Modern racism: White beliefs that serious anti-Black (or anti-Mexican, anti-Arab, anti-Asian, etc.) discrimination does not exist today and that African Americans (or other communities of color) are making illegitimate demands for social changes. (Feagin & Feagin, 1998). This type of racism may be understood as color-blind racism.
- Example: One white male (David C.) in the film, The Color of Fear, was sure he was not racist at all and sure that racism is a thing of the past and only a figment in the imagination of the minds of African Americans, Latinos, Asian Americans, Pacific Islanders, Native Americans, etc.
- In this film, through dialoguing with other men of color and white men, David C. barely begins to understand white privilege and the systems of power that oppress people of color. Another male featured in the film, Roberto, acknowledges that unmasking white privilege is painful, as he proclaims,"The cure of the pain is in the pain." How would you respond to someone who proclaims that racism is not real, but is rather an illusion or a figment of one's imagination?
Structural racism/Systemic racism: A shorthand term for the many systemic factors that work to produce and maintain racial inequities in America today. These are aspects of our history and culture that allow the privileges associated with “whiteness” and the disadvantages associated with “color” to remain deeply embedded within the political economy. Public policies, institutional practices and cultural representations contribute to structural racism by reproducing outcomes that are racially inequitable. (The Aspen Institute)
- Example: The criminal justice system contributes to systemic racism through over-policing of communities of color, disproportionate police brutality experienced by people of color, and disproportionate mass incarceration of Black men.
- The Summer 2020 protests called to dismantle systemic racism in this country, particularly in policing.
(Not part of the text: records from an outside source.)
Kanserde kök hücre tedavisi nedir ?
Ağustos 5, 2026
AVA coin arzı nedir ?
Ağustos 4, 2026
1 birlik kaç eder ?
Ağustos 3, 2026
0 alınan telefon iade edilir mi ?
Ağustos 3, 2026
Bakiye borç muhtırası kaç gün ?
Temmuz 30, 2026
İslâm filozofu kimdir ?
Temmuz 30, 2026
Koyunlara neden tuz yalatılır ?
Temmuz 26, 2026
What do you think needs to happen to rid this country of system racism that is evident in our laws, schooling, mass media, criminal justice system, political representation, employment patterns, etc.?
Subtle, covert racism: Hidden, camouflaged, pernicious racism.
- Example: Merriam-Webster's Dictionary definitions of racially-coded labels such as Black, minority, and savage all contain derogatory meanings.
- What do you think is more harmful to our society: overt (obvious) racism or subtle, covert racism? While laws may address overt racism such as hate crimes, addressing covert racism may be far more challenging. How might we raise children in a way to prevent subtle, covert racism?